I'm using scipy.stats and I need the CDF up to a given value x for some distributions, I know PDFs can be greater than 1 because they are not probabilities but densities so they should integrate to 1 even if specific values are greater, but CDFs should never be greater than 1 and when running the cdf function on scipy.stats sometimes I get values like 2.89, i'm completely sure i'm using cdf and not pdf(that was my first guess), this is messing my results and algorithm because I need accumulated probabilities, why is scipy.stats cdf returning values greater than 1 and/or how should I proceed to fix it?
Code for reproducing the issue with a sample distribution and parameters(but it happens with others too):
from scipy import stats
distribution = stats.gausshyper
params = [9.482986347673158, 16.65813644507513, -38.11083665959626, 16.08698932118982, -13.387170754433273, 18.352117022674125]

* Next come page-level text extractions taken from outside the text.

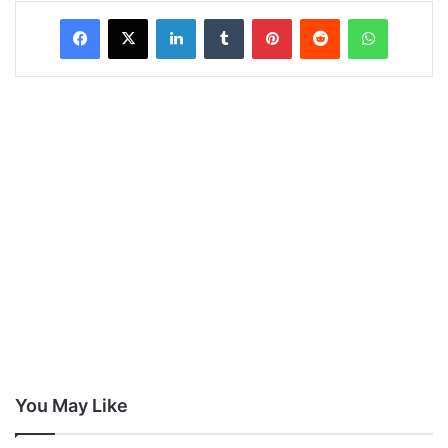
LinkedIn
Tumblr
Pinterest
Reddit
WhatsAp
You May Like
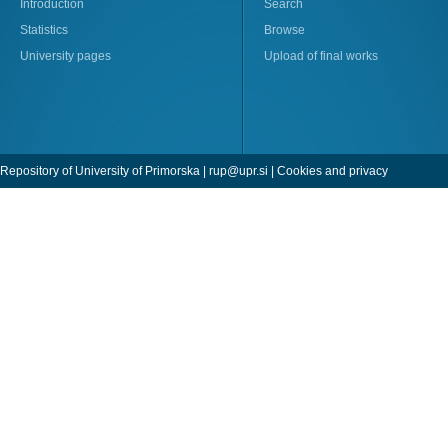
Introduction
Search
Statistics
Browse
University pages
Upload of final works
Repository of University of Primorska |
rup@upr.si
|
Cookies and privacy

test_val = [-0.512720,1,1]
arg = params[:-2]
loc = params[-2]
scale = params[-1]
print("cdf:",distribution.cdf(test_val,*arg, loc=loc,scale=scale))
print("pdf:",distribution.pdf(test_val,*arg, loc=loc,scale=scale))
cdf: [2.68047481 7.2027761 7.2027761 ] pdf: [2.76857133 2.23996739 2.23996739]
The problem lies in the parameters that you have specified for the Gaussian hypergeometric (HG) distribution, specifically in the third element of params
, which is the parameter beta in the HG distribution (see equation 2 in this paper for the definiton of the density of the Gauss Hypergeometric distr.). This parameter has to be positive for HG to have a valid density. Otherwise, the density won't integrate to 1, which is exactly what is happening in your example. With a negative beta, the distribution is not a valid probability distribution.
You can also find the requirement that beta (denoted as b) has to be positive in the scipy documentation here. Changing beta to a positive parameter immediately solves your problem:
from scipy import stats
distribution = stats.gausshyper
params = [9.482986347673158, 16.65813644507513, 38.11083665959626, 16.08698932118982, -13.387170754433273, 18.352117022674125]
test_val = [-0.512720,1,1]
arg = params[:-2]
loc = params[-2]
scale = params[-1]
print("cdf:",distribution.cdf(test_val,*arg, loc=loc,scale=scale))
print("pdf:",distribution.pdf(test_val,*arg, loc=loc,scale=scale))
Output:
cdf: [1. 1. 1.]
pdf: [3.83898392e-32 1.25685346e-35 1.25685346e-35]
,where all cdfs integrate to 1 as desired. Also note that your x also has to be between 0 and 1, as described in the scipy documentation here.